TI MSP430 LaunchPad First Impressions

The DangerousPrototypes Blog had a quick post on a deal that Texas Instruments was offering a Watch/development kit for their low power processors for only $24. I’ll be telling you more about this in a future installment, but while I was grabbing the deal, I saw this neat little development kit for their low-power value-line processors. It cost all of $4.30, includes two processors and all the tools you need to get going.

First, while this is an extremely cheap USB enabled development board, this is NOT an Arduino. It is however, an excellent way to introduce yourself to real “on the metal” microcontroller programming.

I downloaded all the tools, and visited their site for pointers to example code, etc.
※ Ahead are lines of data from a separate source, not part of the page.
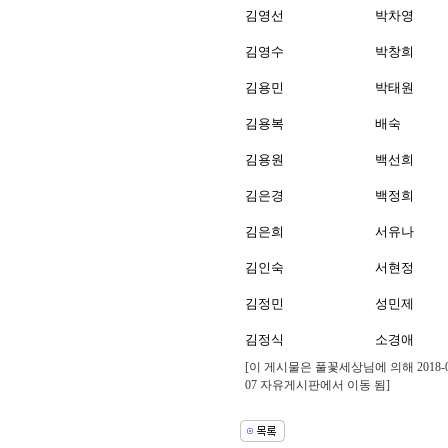
김영선
박차영
김영수
박창희
김용민
박태원
김용복
배숙
김용원
백선희
김은경
백정희
김은희
서유나
김인숙
서현정
김정민
성민제
김정식
소경애
[이 게시물은 풀꽃세상님에 의해 2018-04-
07 자유게시판에서 이동 됨]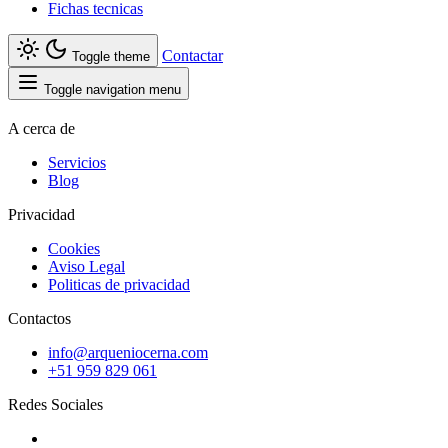
Fichas tecnicas
Contactar
Toggle theme
Toggle navigation menu
A cerca de
Servicios
Blog
Privacidad
Cookies
Aviso Legal
Politicas de privacidad
Contactos
info@arqueniocerna.com
+51 959 829 061
Redes Sociales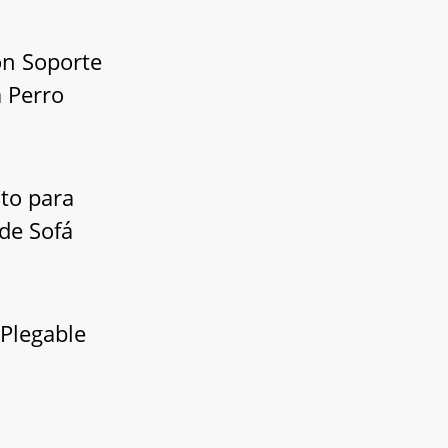
on Soporte
a Perro
to para
 de Sofá
s:
 Plegable
70
30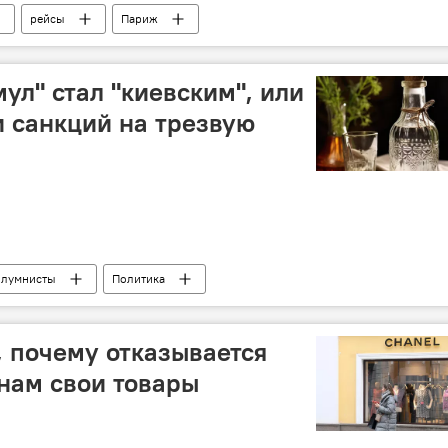
рейсы
Париж
ул" стал "киевским", или
 санкций на трезвую
лумнисты
Политика
, почему отказывается
нам свои товары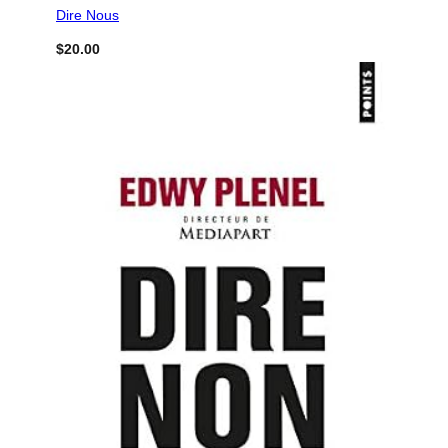
Dire Nous
$
20.00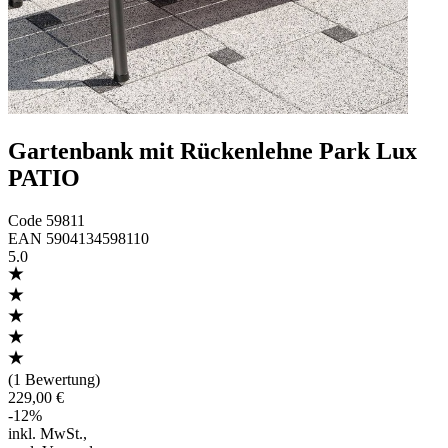
Gartenbank mit Rückenlehne Park Lux
PATIO
Code
59811
EAN
5904134598110
5.0
(
1 Bewertung
)
229,00 €
-
12
%
inkl. MwSt.
,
First, TI is really trying to do the community thing, with a wiki, and featuring other people’s content.

They also have a curated portal that has links to some really cool projects too at :


They also have a really good, structured workshop with videos and labs to really give you an overview of the platform. So far, I’m about a third of the way through the workshop, and I’m really impressed so far.

Installing Code Composer studio took a long time. It needs work on it’s installer code, as it gave all sorts of scary warnings about User Account Control in Windows 7, but in the end it worked out fine.

This eclipse based tool is TI’s flagship micro development platform and is usually licensed for a $500 or more. This
free version limits you to 16 K of code, but that’s about the biggest device in the MSP430 value line.

It’s also really nice having hardware debugging support. No more Serial printlns! Set breakpoints and examine variables. Awesome!

These processors feature super low power features. In fact the other thing I bought, the chronos watch development platform uses the same line of processors. I won’t go into all the modes here (covered very well in the workshop) but these processors know how to sip power! We’re talking microwatts or less.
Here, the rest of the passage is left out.